— INSTRUCTIONS FOR THE TASK —
In the material below, find each line with the string "туристов" and copy it.

+--

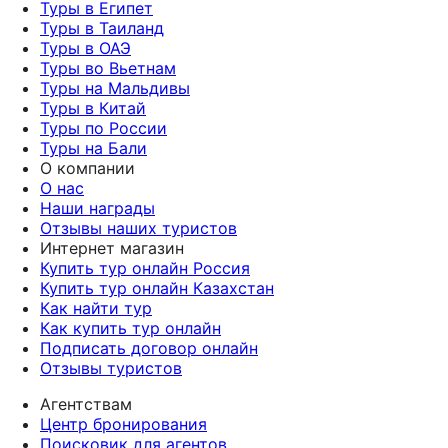
Туры в Египет
Туры в Таиланд
Туры в ОАЭ
Туры во Вьетнам
Туры на Мальдивы
Туры в Китай
Туры по России
Туры на Бали
О компании
О нас
Наши награды
Отзывы наших туристов
Интернет магазин
Купить тур онлайн Россия
Купить тур онлайн Казахстан
Как найти тур
Как купить тур онлайн
Подписать договор онлайн
Отзывы туристов
Агентствам
Центр бронирования
Поисковик для агентов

+--

— ANSWER AREA —
Отзывы наших туристов
Отзывы туристов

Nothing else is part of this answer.